DESCRIPTION OF THE TASK: Look below for the line that contains "contributors", then copy it and each following line exactly, through and including the line that contains "Collaborative AI Workflows".

[DATA FOR PROCESSING — start]

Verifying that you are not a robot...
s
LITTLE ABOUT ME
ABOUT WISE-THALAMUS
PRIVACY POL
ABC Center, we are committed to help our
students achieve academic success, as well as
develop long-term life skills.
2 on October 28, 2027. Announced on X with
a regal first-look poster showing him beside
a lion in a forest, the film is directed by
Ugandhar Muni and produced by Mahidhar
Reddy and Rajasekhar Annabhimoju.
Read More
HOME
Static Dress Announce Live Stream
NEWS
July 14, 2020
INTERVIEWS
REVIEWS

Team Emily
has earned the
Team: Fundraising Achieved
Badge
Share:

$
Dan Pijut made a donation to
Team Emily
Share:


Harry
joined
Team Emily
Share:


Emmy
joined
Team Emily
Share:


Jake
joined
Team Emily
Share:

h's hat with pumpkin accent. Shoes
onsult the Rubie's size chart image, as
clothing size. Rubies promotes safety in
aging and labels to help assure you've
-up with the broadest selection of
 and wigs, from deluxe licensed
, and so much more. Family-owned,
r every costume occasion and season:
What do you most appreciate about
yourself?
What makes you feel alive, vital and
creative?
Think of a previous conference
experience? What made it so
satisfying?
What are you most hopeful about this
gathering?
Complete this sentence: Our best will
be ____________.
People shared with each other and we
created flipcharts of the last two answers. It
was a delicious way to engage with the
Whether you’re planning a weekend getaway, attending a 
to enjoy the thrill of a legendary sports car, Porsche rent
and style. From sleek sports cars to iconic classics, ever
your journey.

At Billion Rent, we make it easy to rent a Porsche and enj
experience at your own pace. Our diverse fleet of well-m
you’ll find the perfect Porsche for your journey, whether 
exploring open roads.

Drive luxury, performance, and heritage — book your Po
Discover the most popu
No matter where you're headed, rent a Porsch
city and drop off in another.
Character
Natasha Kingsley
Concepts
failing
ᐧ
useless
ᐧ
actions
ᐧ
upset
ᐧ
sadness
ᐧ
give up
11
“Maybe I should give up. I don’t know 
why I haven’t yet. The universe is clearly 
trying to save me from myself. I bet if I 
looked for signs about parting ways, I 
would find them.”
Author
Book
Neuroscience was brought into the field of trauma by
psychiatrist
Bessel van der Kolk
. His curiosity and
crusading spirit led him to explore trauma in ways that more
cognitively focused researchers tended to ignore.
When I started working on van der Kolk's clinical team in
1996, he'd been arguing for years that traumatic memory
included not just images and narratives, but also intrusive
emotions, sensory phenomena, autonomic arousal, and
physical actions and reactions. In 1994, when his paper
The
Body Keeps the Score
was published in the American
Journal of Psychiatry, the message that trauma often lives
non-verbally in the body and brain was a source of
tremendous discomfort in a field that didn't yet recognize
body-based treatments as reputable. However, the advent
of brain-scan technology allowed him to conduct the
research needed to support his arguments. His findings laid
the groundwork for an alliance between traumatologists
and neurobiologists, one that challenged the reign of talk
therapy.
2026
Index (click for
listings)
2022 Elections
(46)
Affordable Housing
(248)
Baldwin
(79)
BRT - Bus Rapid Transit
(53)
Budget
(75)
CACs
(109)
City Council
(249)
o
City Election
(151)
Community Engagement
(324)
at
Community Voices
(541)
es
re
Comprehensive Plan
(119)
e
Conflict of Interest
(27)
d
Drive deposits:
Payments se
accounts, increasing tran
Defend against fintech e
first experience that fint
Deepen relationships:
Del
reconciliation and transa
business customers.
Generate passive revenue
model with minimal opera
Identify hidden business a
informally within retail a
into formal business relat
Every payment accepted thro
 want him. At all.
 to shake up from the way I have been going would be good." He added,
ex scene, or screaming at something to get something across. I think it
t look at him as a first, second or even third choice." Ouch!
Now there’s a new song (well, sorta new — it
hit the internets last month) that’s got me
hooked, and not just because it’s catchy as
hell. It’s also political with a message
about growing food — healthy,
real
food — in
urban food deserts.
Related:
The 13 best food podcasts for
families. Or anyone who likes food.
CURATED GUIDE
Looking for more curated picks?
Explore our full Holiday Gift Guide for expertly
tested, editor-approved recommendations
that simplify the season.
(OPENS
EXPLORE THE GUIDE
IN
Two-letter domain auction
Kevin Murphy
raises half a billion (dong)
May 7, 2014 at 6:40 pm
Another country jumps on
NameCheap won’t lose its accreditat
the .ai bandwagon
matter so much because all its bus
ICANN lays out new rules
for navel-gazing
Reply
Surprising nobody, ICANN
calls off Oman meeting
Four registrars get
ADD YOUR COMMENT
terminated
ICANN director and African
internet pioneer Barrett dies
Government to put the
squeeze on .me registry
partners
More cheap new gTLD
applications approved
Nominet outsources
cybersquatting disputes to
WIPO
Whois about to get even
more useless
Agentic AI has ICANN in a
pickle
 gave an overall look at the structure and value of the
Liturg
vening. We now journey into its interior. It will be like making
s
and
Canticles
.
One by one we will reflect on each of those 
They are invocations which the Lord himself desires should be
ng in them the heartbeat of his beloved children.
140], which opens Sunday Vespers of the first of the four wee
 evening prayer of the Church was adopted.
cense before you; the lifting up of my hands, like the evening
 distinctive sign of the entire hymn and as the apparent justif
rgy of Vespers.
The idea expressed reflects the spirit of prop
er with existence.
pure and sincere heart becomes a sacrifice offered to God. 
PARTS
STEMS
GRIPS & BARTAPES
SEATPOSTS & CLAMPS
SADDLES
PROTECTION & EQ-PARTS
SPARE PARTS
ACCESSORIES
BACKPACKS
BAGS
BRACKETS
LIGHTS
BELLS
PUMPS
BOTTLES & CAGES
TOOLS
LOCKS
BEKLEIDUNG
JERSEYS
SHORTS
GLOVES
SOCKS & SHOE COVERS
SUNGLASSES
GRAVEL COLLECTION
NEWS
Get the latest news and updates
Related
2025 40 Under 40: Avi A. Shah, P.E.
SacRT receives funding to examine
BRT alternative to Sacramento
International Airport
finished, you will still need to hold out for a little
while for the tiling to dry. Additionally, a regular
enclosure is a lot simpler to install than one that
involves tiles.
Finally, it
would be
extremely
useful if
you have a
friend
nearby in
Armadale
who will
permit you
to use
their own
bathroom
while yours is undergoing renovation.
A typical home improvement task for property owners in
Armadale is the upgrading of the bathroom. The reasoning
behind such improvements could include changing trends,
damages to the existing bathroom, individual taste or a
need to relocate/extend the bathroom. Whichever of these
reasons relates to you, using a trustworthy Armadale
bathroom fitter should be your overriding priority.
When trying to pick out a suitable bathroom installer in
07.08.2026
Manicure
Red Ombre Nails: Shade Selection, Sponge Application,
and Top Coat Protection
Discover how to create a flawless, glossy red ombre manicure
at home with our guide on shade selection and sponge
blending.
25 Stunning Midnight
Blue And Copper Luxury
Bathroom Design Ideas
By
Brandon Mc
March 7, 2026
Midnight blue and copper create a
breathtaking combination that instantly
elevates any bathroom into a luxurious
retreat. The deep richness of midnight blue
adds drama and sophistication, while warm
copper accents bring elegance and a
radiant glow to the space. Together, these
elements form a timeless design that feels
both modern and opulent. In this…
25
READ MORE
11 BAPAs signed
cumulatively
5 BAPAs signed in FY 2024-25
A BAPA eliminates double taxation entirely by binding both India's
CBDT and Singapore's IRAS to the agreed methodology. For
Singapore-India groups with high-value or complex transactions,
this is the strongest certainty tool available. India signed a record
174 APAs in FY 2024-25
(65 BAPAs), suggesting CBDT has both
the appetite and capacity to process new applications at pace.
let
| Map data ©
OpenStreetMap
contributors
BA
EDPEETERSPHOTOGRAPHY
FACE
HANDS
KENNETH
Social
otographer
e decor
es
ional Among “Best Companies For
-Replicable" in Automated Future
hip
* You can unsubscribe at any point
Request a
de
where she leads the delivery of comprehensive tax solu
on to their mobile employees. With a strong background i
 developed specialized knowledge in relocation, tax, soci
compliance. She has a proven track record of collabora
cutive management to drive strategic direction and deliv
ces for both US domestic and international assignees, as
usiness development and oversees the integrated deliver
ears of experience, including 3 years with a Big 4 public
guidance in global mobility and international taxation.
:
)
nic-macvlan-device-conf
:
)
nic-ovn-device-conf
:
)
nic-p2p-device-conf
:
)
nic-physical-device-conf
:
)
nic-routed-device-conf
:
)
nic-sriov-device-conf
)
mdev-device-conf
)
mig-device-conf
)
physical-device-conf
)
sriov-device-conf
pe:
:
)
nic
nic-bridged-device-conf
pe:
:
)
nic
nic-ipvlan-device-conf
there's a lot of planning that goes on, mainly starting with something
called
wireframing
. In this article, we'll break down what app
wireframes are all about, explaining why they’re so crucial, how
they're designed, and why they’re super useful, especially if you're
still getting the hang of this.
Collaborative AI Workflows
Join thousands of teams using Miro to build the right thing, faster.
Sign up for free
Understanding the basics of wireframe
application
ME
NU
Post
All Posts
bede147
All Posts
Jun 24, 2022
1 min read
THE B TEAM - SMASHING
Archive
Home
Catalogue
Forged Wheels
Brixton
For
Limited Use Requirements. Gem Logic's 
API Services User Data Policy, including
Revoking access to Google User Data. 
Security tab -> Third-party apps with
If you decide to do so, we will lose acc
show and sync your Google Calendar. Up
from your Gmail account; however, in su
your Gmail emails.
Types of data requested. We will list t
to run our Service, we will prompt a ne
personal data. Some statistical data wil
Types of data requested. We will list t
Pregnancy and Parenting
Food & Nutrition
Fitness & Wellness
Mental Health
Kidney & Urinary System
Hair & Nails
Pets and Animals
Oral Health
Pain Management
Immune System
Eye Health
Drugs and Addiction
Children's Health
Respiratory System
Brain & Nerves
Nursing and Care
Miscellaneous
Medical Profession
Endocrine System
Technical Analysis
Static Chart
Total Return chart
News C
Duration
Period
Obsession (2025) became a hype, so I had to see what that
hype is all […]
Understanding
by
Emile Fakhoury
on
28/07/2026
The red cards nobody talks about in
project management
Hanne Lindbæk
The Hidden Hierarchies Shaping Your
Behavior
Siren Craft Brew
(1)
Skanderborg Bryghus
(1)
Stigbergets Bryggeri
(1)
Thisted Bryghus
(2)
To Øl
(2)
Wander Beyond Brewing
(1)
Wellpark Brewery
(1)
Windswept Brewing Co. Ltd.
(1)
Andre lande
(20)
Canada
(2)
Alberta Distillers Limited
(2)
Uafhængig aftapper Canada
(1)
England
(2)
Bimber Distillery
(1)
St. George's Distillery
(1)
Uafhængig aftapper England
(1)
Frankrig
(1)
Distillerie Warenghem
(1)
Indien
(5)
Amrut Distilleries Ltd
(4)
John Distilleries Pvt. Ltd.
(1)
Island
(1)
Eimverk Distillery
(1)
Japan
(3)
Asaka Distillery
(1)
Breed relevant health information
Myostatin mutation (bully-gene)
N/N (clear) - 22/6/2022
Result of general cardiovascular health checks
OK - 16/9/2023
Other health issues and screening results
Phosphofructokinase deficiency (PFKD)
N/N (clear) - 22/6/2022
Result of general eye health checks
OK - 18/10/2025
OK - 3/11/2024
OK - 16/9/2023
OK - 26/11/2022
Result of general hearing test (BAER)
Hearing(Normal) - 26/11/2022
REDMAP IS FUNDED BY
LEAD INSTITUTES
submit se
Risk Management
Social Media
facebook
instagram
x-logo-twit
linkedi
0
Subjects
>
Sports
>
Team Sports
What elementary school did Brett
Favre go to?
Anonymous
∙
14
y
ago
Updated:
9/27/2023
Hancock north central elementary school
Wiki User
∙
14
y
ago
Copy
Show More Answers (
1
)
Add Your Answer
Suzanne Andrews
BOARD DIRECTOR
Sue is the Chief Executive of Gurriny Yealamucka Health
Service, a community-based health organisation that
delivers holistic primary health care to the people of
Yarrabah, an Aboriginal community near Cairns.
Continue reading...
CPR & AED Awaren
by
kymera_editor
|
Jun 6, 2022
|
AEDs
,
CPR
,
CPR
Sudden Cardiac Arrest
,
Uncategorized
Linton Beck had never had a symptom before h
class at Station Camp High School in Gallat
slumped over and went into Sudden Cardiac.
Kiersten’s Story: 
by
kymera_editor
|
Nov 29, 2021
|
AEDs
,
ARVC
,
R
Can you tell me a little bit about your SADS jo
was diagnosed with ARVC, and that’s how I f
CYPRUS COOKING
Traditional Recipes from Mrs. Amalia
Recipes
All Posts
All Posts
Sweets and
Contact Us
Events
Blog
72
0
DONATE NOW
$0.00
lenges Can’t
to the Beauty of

[DATA FOR PROCESSING — finish]

THE ANSWER:
contributors
BA
EDPEETERSPHOTOGRAPHY
FACE
HANDS
KENNETH
Social
otographer
e decor
es
ional Among “Best Companies For
-Replicable" in Automated Future
hip
* You can unsubscribe at any point
Request a
de
where she leads the delivery of comprehensive tax solu
on to their mobile employees. With a strong background i
 developed specialized knowledge in relocation, tax, soci
compliance. She has a proven track record of collabora
cutive management to drive strategic direction and deliv
ces for both US domestic and international assignees, as
usiness development and oversees the integrated deliver
ears of experience, including 3 years with a Big 4 public
guidance in global mobility and international taxation.
:
)
nic-macvlan-device-conf
:
)
nic-ovn-device-conf
:
)
nic-p2p-device-conf
:
)
nic-physical-device-conf
:
)
nic-routed-device-conf
:
)
nic-sriov-device-conf
)
mdev-device-conf
)
mig-device-conf
)
physical-device-conf
)
sriov-device-conf
pe:
:
)
nic
nic-bridged-device-conf
pe:
:
)
nic
nic-ipvlan-device-conf
there's a lot of planning that goes on, mainly starting with something
called
wireframing
. In this article, we'll break down what app
wireframes are all about, explaining why they’re so crucial, how
they're designed, and why they’re super useful, especially if you're
still getting the hang of this.
Collaborative AI Workflows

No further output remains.